The classification of the settlements in relation to exposure and risk in each scenario is presented as a colored heatmap in Figure 9. The risk classes are more homogeneous across the several scenarios, since they depend on exposure as much as on vulnerability and this component remains unchanged in all scenarios. Settlements 7 and 22 belong to the high or very high classes in all scenarios, whereas settlements 25, 35, and 36 are the least exposed and vulnerable across all landscape-level fuel management options.

4. Discussion

4.1. Risk Assessment at the Settlement Scale

In this research, we applied a wildfire risk assessment procedure to a civil parish of central Portugal, focused on the safety of people and assets assembled in 36 small settlements. Our results provide a ranked classification of these small villages, with over a third having high or very high risk. This assessment resulted from the combination of different components, which represent specific dimensions of wildfire occurrence: hazard, exposure, and vulnerability. The stepwise procedure is based on prior studies [67,68,69,70] although it was carried out at a finer spatial scale. Fire simulations were used to estimate the probability that large wildfires, over 1000 ha, could reach the perimeter of each settlement.
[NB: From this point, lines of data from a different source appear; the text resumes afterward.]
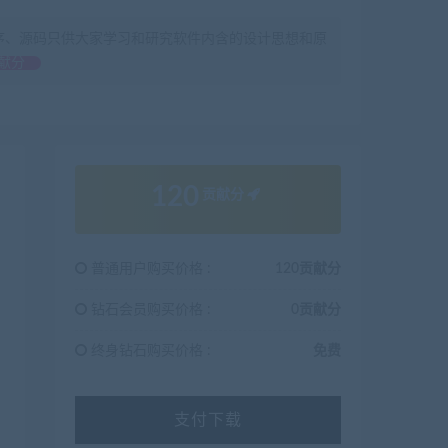
序、源码只供大家学习和研究软件内含的设计思想和原
献分
120
贡献分
普通用户购买价格 :
120贡献分
钻石会员购买价格 :
0贡献分
终身钻石购买价格 :
免费
支付下载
Simulation approaches have been applied to estimate wildfire exposure of particular assets, such as cultural heritage sites, residential areas, energy infrastructures or natural habitats, specifically in Sardinia, Italy [71]; in Navarra, Spain [41]; and in Chalkidiki, Greece [72]. Similar methods have also been applied to estimate communities exposure in the USA [10,16]. In Alvares parish, large fires are expected to occur mainly in the north and east sectors of the parish and the settlements located in those areas, particularly those with higher density of people and buildings, have high or very high exposure levels, which was found for 28% of the villages.
The settlements with higher exposure do not necessarily have the highest vulnerability. For most villages, the aggregation of these two separate components tended to smooth the level of risk, with one dimension counteracting the other. Regarding vulnerability, nearly half of the settlements had high and very high vulnerability, derived from the sociodemographic conditions of resident population. Women, who predominate in the parish, are vulnerable elements due to their social role [9,73], a trend particularly relevant in older generations; women’s household and family responsibilities kept them away from paid occupations, reducing their financial capability and their access to other opportunities, such as higher education, better jobs, or even a driving license. Overall, gender differences are smoothed in younger generations, but in the aging population of this parish, and across the inner areas of northern and central regions of Portugal, this reality still persists. Age is also a factor of vulnerability, as both the very young and the elderly lack the capability to react to an emergency, have low autonomy, and few resources to implement protective measures [9,18,37,74]. Education levels are reflected in the ability to understand and comply with prevention and safety regulations, in the level of risk perception, and in the access to qualified jobs that could improve their financial capacity [9,30,73]. People who work in the primary sector may be directly and severely impacted by wildfires, losing resources and financial security, and the unemployed lack the financial resources to maintain proper living conditions and to implement protection measures [9,35].
Buildings age and construction materials influence the resistance of the structures to fires [75] and reflect the living conditions of residents. Older buildings can have structural weaknesses and use materials less resistant to fire, as is the case of buildings made of stone masonry and adobe with a wooden structure. In Alvares, buildings constructed before 1980 predominate, when stricter construction rules regarding fire safety were not yet implemented. In addition, nearly one-fifth of the existing buildings are vacant and maintenance can thus be affected, because absent owners are less willing to implement protection and mitigation measures [76].
The use of the settlement as the spatial unit in risk analysis is a novel approach in Portugal, which allowed identifying the villages with higher exposure, vulnerability, and risk in a straightforward manner. Other assets besides human settlements can be included in the analysis, and the procedure can be replicated in other parishes, being particularly useful to local authorities, for the timely planning of safety protocols and mitigation measures adjusted to the circumstances of each settlement. Burn probability simulations can also be adjusted to incorporate weather parameters obtained from climate change scenarios, to obtain future estimations.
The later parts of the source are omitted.